SİYASİ PARTİLERİN KAPATILMASI ÇÖZÜM DEĞİL
HDP geleneğinin bu tür kapatma davalarına yabancı olmadığını belirten Coşkun, kapatılması durumunda yeni bir parti ve amblemle siyasi yolculuğuna devam edeceğini söyledi. Siyasi partilerin kapatılmasının bu ülkede çözüm olmadığını dile getiren Coşkun, “Kapatılma şeklinde bir karar çıkarsa HDP seçmeni gidip siyasal iktidara oy verecek veya onlara yanaşacak değillerdir. Hatta parti kapatılırsa seçmenin iktidara olan karşıtlığı daha da keskinleşecektir. Belki parlamento seçimlerine HDP’nin girmemesi iktidara bir avantaj sağlıyor olabilir ama Cumhurbaşkanlığı seçimlerinde bu durum tamamıyla ters tepen bir işlev görür. Dolayısıyla HDP seçmenini saf dışı bırakabilmek bir avantaj sağlamaz. Partiyi kapatabilirsiniz ama o siyasal hareketi kapatamazsınız ve o siyasal hareketi destekleyen insanların önünü kesemezsiniz” dedi.

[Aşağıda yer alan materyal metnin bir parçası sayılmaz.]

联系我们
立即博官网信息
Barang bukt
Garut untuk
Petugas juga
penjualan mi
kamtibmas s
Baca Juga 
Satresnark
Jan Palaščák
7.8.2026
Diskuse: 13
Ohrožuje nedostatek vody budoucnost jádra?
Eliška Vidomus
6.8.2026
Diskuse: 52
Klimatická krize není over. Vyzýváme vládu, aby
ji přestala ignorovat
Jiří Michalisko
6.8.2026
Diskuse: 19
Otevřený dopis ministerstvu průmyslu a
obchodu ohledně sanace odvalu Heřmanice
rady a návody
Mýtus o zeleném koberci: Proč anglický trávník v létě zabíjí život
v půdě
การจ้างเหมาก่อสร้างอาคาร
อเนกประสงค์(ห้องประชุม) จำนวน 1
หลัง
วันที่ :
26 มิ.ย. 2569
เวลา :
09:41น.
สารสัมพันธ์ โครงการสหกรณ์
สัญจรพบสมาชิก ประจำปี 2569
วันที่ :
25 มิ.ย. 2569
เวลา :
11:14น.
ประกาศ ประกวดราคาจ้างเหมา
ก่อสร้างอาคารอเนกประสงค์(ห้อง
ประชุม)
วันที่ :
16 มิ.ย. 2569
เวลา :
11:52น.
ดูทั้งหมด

DAVA HUKUKİ DEĞİL, MHP’NİN İSTEĞİ
Kapatılma davasının hukuki bir gerekçeden ziyade sadece MHP’nin zorlamasıyla açılmış bir dava olduğunu ifade eden Coşkun, “MHP Genel Başkanı geçen yıl Aralık ayından itibaren her grup toplantısında HDP’nin kapatılmasını gerektiği yönünde neredeyse talimat içerecek ifadelerde bulundu. Bu ifadelerin sonucu bu dava açılmış durumdadır. Acele ile açılan bu davada Yargıtay Cumhuriyet Başsavcılığı’nın iddianamesinde olması gereken temel hususlar bile söz konusu değil. Dolayısıyla bu davanın hukuki değil siyasi olduğunu söylemek daha doğru olur. Bu nedenle hukukun gereğinden kaynaklı bir davadan ziyade MHP’nin talebi ile açılmış olduğu ortaya çıkıyor” dedi.

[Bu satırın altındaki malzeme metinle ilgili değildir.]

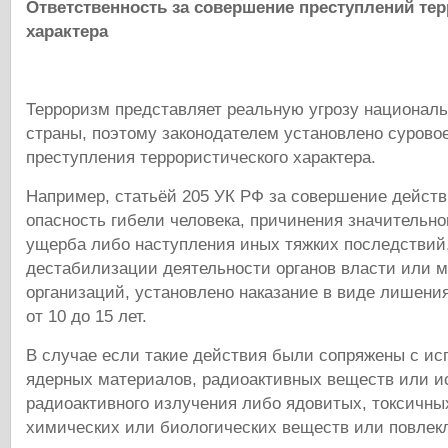
Ответственность за совершение преступлений те
характера
Терроризм представляет реальную угрозу национал
страны, поэтому законодателем установлено суровое
преступления террористического характера.
Например, статьёй 205 УК РФ за совершение дейст
опасность гибели человека, причинения значительн
ущерба либо наступления иных тяжких последствий,
дестабилизации деятельности органов власти или 
организаций, установлено наказание в виде лишени
от 10 до 15 лет.
В случае если такие действия были сопряжены с и
ядерных материалов, радиоактивных веществ или и
радиоактивного излучения либо ядовитых, токсичны
химических или биологических веществ или повле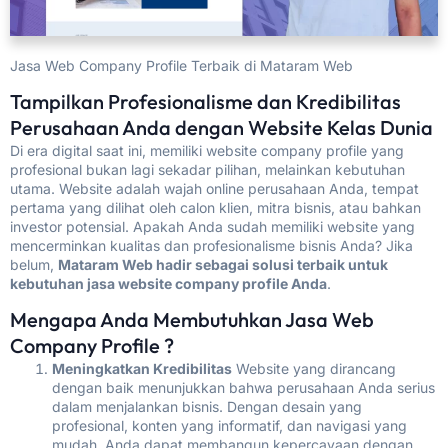
Jasa Web Company Profile Terbaik di Mataram Web
Tampilkan Profesionalisme dan Kredibilitas
Perusahaan Anda dengan Website Kelas Dunia
Di era digital saat ini, memiliki website company profile yang
profesional bukan lagi sekadar pilihan, melainkan kebutuhan
utama. Website adalah wajah online perusahaan Anda, tempat
pertama yang dilihat oleh calon klien, mitra bisnis, atau bahkan
investor potensial. Apakah Anda sudah memiliki website yang
mencerminkan kualitas dan profesionalisme bisnis Anda? Jika
belum,
Mataram Web hadir sebagai solusi terbaik untuk
kebutuhan jasa website company profile Anda
.
Mengapa Anda Membutuhkan Jasa Web
Company Profile ?
Meningkatkan Kredibilitas
Website yang dirancang
dengan baik menunjukkan bahwa perusahaan Anda serius
dalam menjalankan bisnis. Dengan desain yang
profesional, konten yang informatif, dan navigasi yang
mudah, Anda dapat membangun kepercayaan dengan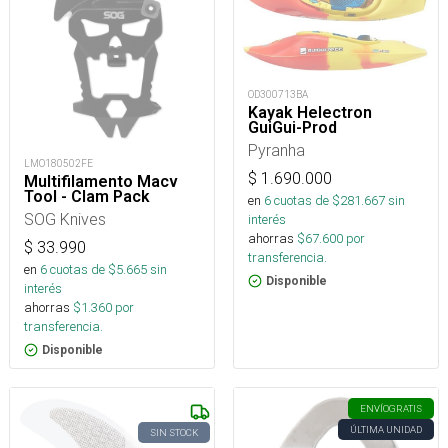
OD300713BA
Kayak Helectron
GuiGui-Prod
Pyranha
LMO180502FE
$
1.690.000
Multifilamento Macv
Tool - Clam Pack
en
6
cuotas de $
281.667
sin
SOG Knives
interés
ahorras
$
67.600
por
$
33.990
transferencia.
en
6
cuotas de $
5.665
sin
Disponible
interés
ahorras
$
1.360
por
transferencia.
Disponible
ENVÍO
GRATIS
ÚLTIMA UNIDAD
SIN STOCK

PROVOKASYON DENİLİP OLAYIN ÜZERİ KAPATILMAMALI
Coşkun, HDP İzmir İl Başkanlık binasında öldürülen Deniz Poyraz olayının her yönüyle açığa çıkartılması için geniş kapsamlı bir çalışma ve soruşturma yürütülmesinin gerekli olduğunu söyledi. Coşkun, “Olaya sadece provokasyon deyip üzerini örtmek ve olayın derinliklerine inmemek yanlış bir tavır olur. Bu olayda siyasal sorumluluk iktidara aittir. İktidar olmak bir ülkede meydana gelen bütün olayların aynı zamanda sorumluluğunu taşımak anlamına gelir. Türkiye’nin 3’ncü büyük kentinde 3’ncü büyük partisinin il başkanlığına böyle bir saldırı gerçekleşiyorsa ve önlenemiyorsa burada siyasal iktidarın bir sorumluluğu vardır. Bunun ötesinde iktidarın HDP’ye karşı kullandığı dilin, bu provokatif zeminin oluşmasına çok etkili olduğunu belirtmek gerekiyor. Bir muhalefeti tamamıyla düşmanlaştırmak, şeytanlaştırmak, ona yapılan her türlü eylemlerin hoş görülebilir, kabul edilebilir bir hale gelmesi, böyle bir algının oluşturulması kaçınılmaz olarak problemli alana işaret ediyor. Ve bunun oluşmasında iktidarın doğrudan bir sorumluluğu var. Bir süreden beri muhalefette, muhalif siyasi aktörlere ve gazetecilere bir saldırı var. Bu saldırıların gereği gibi soruşturulamaması ve suçluların ceza almaması bu tarz olayların yoğun biçimde yaşanmasına neden oluyor” diye konuştu.